🧬 ViDRiP-LLaVA: A Dataset and Benchmark for Diagnostic Reasoning from Pathology Videos

ViDRiP-LLaVA is a vision-language framework designed for instruction-based diagnostic reasoning using both image patches and video clips from pathology slides. It builds on LLaVA and extends it to the medical domain with domain-specific datasets and fine-tuned models.

🧠 Introducing our ViDRiP-LLaVA: the first multimodal model for diagnostic reasoning in pathology through video-based instruction. 🔬📽️

Our method leverages chain-of-thought (CoT) prompting to distill the reasoning capabilities of LLMs. ViDRiP-LLaVA generates both detailed histological descriptions and final diagnoses, simulating how pathologists analyze and sign out cases.

📚 Trained on 4,278 instructional video pairs

⚙️ Combines single-image + clip transfer and fine-tuning on segmented diagnostic videos

📚 Video Datasets

🎥 Released Video Format

All clips are:

Cleaned using a Visual Data Refinement pipeline (temporal trimming + YoloPath filtering + OCR exclusion + inpainting)
Downsampled to 1–5 FPS to reduce file size and support fair-use compliance
Muted to avoid redistribution of original YouTube audio

These steps preserve diagnostic signal while respecting the rights of YouTube creators and complying with YouTube’s Terms of Service.
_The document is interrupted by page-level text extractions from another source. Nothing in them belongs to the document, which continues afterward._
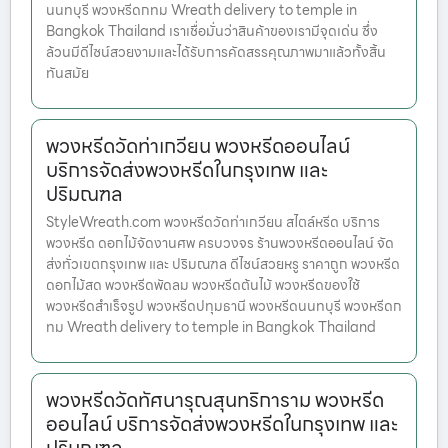
นนทบุรี พวงหรีดกทม Wreath delivery to temple in
Bangkok Thailand เราเชื่อมั่นว่าสินค้าของเรามีจุดเด่น ซึ่ง
ล้วนมีดีไซน์สวยงามและได้รับการคัดสรรคุณภาพมาแล้วทั้งสิ้น
ทันสมัย
พวงหรีดวัดท่าเกวียน พวงหรีดออนไลน์
บริการจัดส่งพวงหรีดในกรุงเทพ และ
ปริมณฑล
StyleWreath.com พวงหรีดวัดท่าเกวียน สไตล์หรีด บริการ
พวงหรีด ดอกไม้จัดงานศพ ครบวงจร ร้านพวงหรีดออนไลน์ จัด
ส่งทั่วเขตกรุงเทพ และ ปริมณฑล ดีไซน์สวยหรู ราคาถูก พวงหรีด
ดอกไม้สด พวงหรีดพัดลม พวงหรีดต้นไม้ พวงหรีดของใช้
พวงหรีดสำเร็จรูป พวงหรีดปทุมธานี พวงหรีดนนทบุรี พวงหรีดก
ทม Wreath delivery to temple in Bangkok Thailand
พวงหรีดวัดทัศนารุณสุนทริการาม พวงหรีด
ออนไลน์ บริการจัดส่งพวงหรีดในกรุงเทพ และ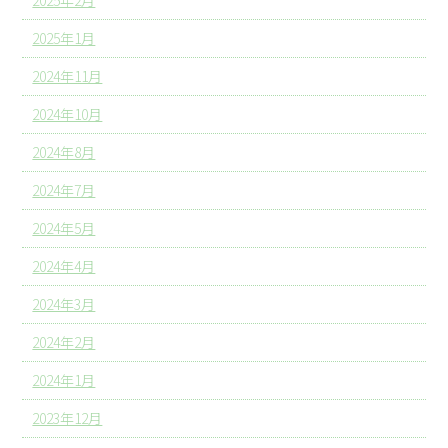
2025年2月
2025年1月
2024年11月
2024年10月
2024年8月
2024年7月
2024年5月
2024年4月
2024年3月
2024年2月
2024年1月
2023年12月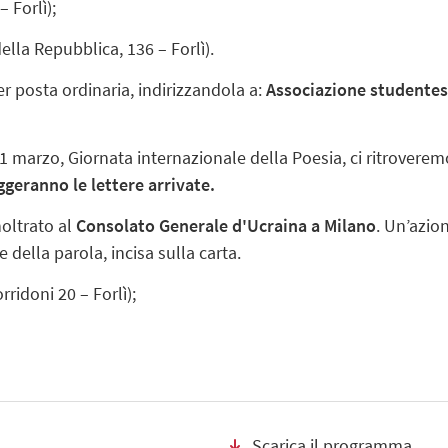
 Forlì);
ella Repubblica, 136 – Forlì).
per posta ordinaria, indirizzandola a:
Associazione studentes
 21 marzo, Giornata internazionale della Poesia, ci ritroverem
ggeranno le lettere arrivate.
noltrato al
Consolato Generale d'Ucraina a Milano
. Un’azio
 della parola, incisa sulla carta.
ridoni 20 – Forlì);
Scarica il programma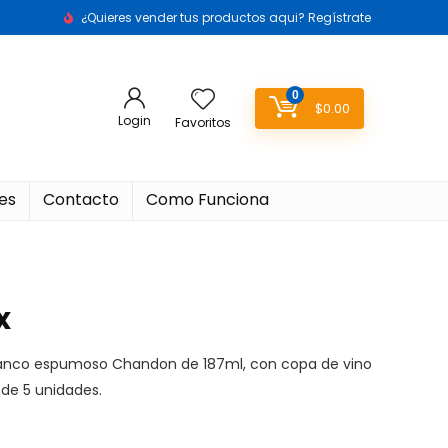
¿Quieres vender tus productos aqui? Regístrate
0
$
0.00
Login
Favoritos
es
Contacto
Como Funciona
x
lanco espumoso Chandon de 187ml, con copa de vino
 de 5 unidades.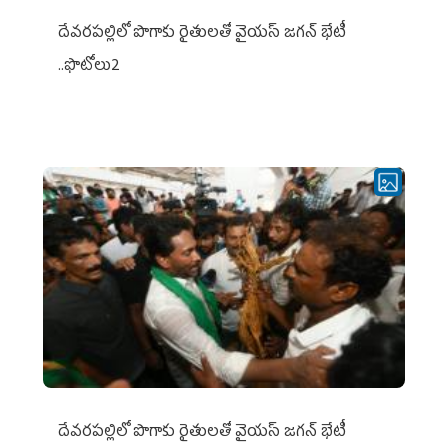
దేవరపల్లిలో పొగాకు రైతులతో వైయస్ జగన్ భేటీ
..ఫొటోలు2
దేవరపల్లిలో పొగాకు రైతులతో వైయస్ జగన్ భేటీ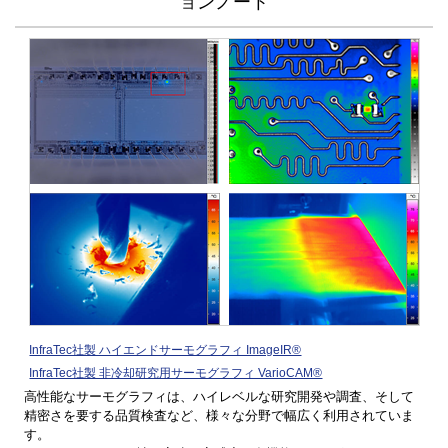
ョンノート
InfraTec社製 ハイエンドサーモグラフィ ImageIR®
InfraTec社製 非冷却研究用サーモグラフィ VarioCAM®
高性能なサーモグラフィは、ハイレベルな研究開発や調査、そして
精密さを要する品質検査など、様々な分野で幅広く利用されていま
す。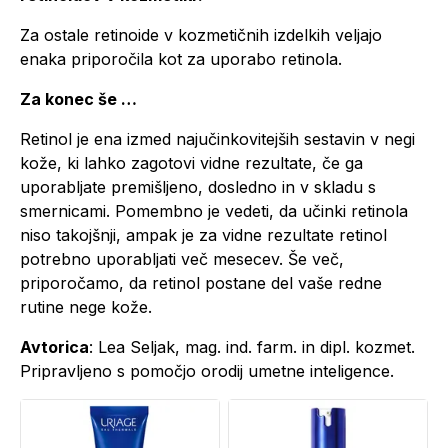
Za ostale retinoide v kozmetičnih izdelkih veljajo
enaka priporočila kot za uporabo retinola.
Za konec še …
Retinol je ena izmed najučinkovitejših sestavin v negi
kože, ki lahko zagotovi vidne rezultate, če ga
uporabljate premišljeno, dosledno in v skladu s
smernicami. Pomembno je vedeti, da učinki retinola
niso takojšnji, ampak je za vidne rezultate retinol
potrebno uporabljati več mesecev. Še več,
priporočamo, da retinol postane del vaše redne
rutine nege kože.
Avtorica
: Lea Seljak, mag. ind. farm. in dipl. kozmet.
Pripravljeno s pomočjo orodij umetne inteligence.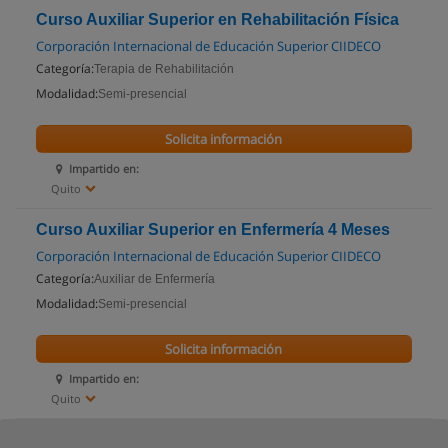
Curso Auxiliar Superior en Rehabilitación Física
Corporación Internacional de Educación Superior CIIDECO
Categoría:
Terapia de Rehabilitación
Modalidad:
Semi-presencial
Solicita información
Impartido en:
Quito
Curso Auxiliar Superior en Enfermería 4 Meses
Corporación Internacional de Educación Superior CIIDECO
Categoría:
Auxiliar de Enfermería
Modalidad:
Semi-presencial
Solicita información
Impartido en:
Quito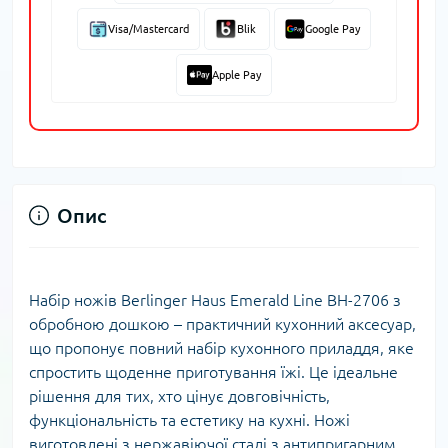
Visa/Mastercard
Blik
Google Pay
Apple Pay
Опис
Набір ножів Berlinger Haus Emerald Line BH-2706 з
обробною дошкою – практичний кухонний аксесуар,
що пропонує повний набір кухонного приладдя, яке
спростить щоденне приготування їжі. Це ідеальне
рішення для тих, хто цінує довговічність,
функціональність та естетику на кухні. Ножі
виготовлені з нержавіючої сталі з антипригарним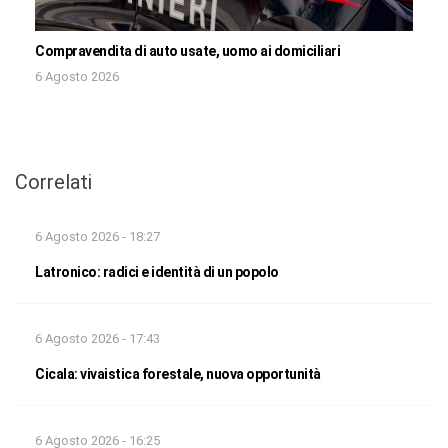
Compravendita di auto usate, uomo ai domiciliari
6 Agosto 2026
Correlati
6 Agosto 2026 - 18:27
Latronico: radici e identità di un popolo
6 Agosto 2026 - 17:43
Cicala: vivaistica forestale, nuova opportunità
6 Agosto 2026 - 16:25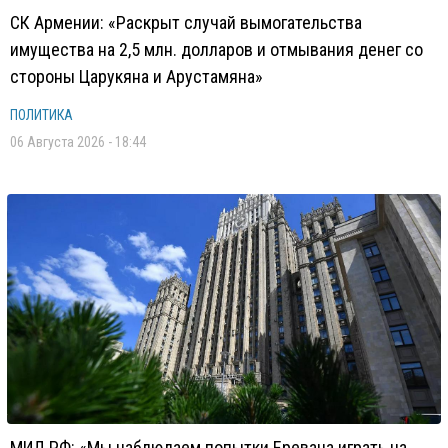
СК Армении: «Раскрыт случай вымогательства
имущества на 2,5 млн. долларов и отмывания денег со
стороны Царукяна и Арустамяна»
ПОЛИТИКА
06 Августа 2026 - 18:44
МИД РФ: «Мы наблюдаем попытки Еревана играть на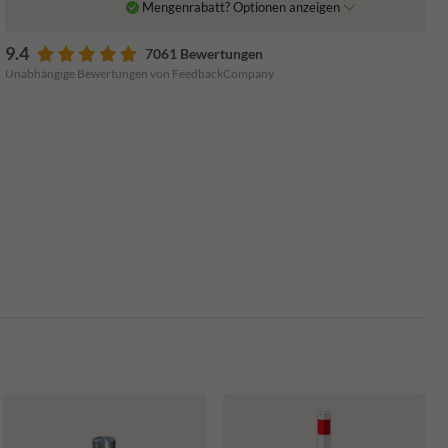
Mengenrabatt? Optionen anzeigen
9.4
7061 Bewertungen
Unabhängige Bewertungen von FeedbackCompany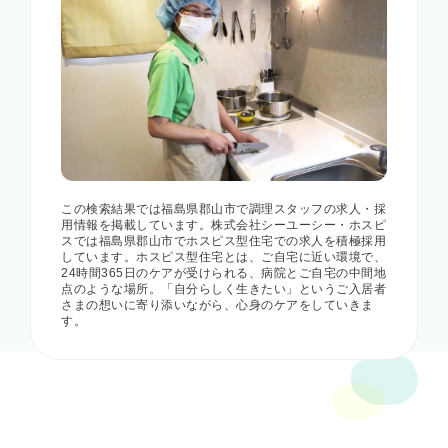
この検索結果では福島県郡山市で調理スタッフの求人・採
用情報を掲載しています。株式会社シーユーシー・ホスピ
スでは福島県郡山市でホスピス型住宅での求人を積極採用
しています。ホスピス型住宅とは、ご自宅に近い環境で、
24時間365日のケアが受けられる、病院とご自宅の中間地
点のような場所。「自分らしく生きたい」というご入居者
さまの想いに寄り添いながら、心身のケアをしていきま
す。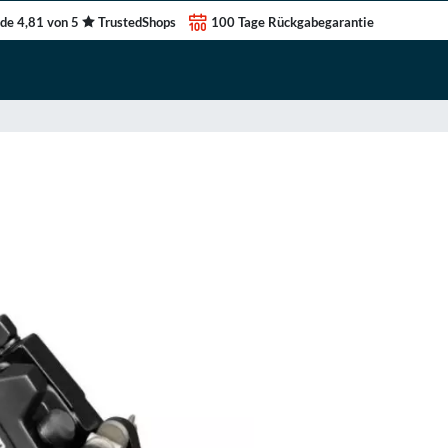
de 4,81 von 5
TrustedShops
100 Tage Rückgabegarantie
🔍 Training vs. Public Release Notice

The ViDRiP-LLaVA models were trained on an internal dataset version that included:

Full-frame-rate video clips
Visual content prior to OCR filtering

All evaluations (including those in our benchmark) are conducted using the publicly released test set, ensuring full reproducibility.

🔹 ViDRiP_Instruct_Train

The videos data is ~ 60 GB:

🔹 ViDRiP_Instruct_Train_Video_Hugging Face (There is 6 zip files)

4,000+ instruction-style samples
Each sample includes:
- A pathology video clip
- A diagnostic question
- A multi-turn reasoning answer
Format: JSON + MP4
Croissant-compliant metadata for structured use

🔹 ViDRiP_Instruct_Test

🔹 ViDRiP_Instruct_Test_Video

Held-out test set of diagnostic Q&A pairs
Used for benchmarking reasoning performance

📚 Image Datasets

We use publicly available datasets: Quilt-LLaVA and PathAsst. Please refer to their respective repositories for download instructions.

Quilt-LLaVA: A vision-language dataset for pathology adapted from LLaVA.
PathAsst: A generative assistant for pathology with curated image-text pairs.

🤖 Models

🔸 ViDRiP_LLaVA_video

Vision-language model for video-based diagnostic reasoning
Trained on ViDRiP_Instruct_Train
Suitable for:
- Medical VQA
- Instructional explanation generation
- Educational pathology summarization

🔸 ViDRiP_LLaVA_image

Vision-language model for patch-based diagnostic prompts
Useful for pathology captioning and single-frame inference

🚀 Quickstart

🔧 Fine-tuning the model on video dataset

./scripts/train/finetune_ov_video.sh

🪄 Fine-tuning with LoRA

./scripts/train/finetune_ov_video_lora.sh

🔗 Merge LoRA weights

./scripts/train/merge_lora_weights.py

🧪 Usage / Demo

./doc/ViDRiP_LLaVA_trial.py

🔧 Evaluate on our video dataset

We use lmms_eval to evaluate the performance of video diagnostic reasoning.

To benchmark ViDRiP-LLaVA and compare it with other models:

Clone the lmms_eval repo
Copy our evaluation task folder into it:

cp -r lmms_eval/tasks/ViDRiP_Instruct_Test /path/to/lmms_eval/tasks/

You can then run evaluation using the standard lmms_eval CLI interface.

Citation:

Coming soon

📄 Usage and License Notices

ViDRiP-LLaVA (Vision-language Diagnostic Reasoning in Pathology), including its dataset, code, and model checkpoints, is released strictly for non-commercial research purposes only.

📁 Licenses

Dataset: Licensed under CC BY-NC-ND 3.0 (Attribution–NonCommercial–NoDerivatives)
Code and pretrained models: Licensed under CC BY-NC 3.0 (Attribution–NonCommercial)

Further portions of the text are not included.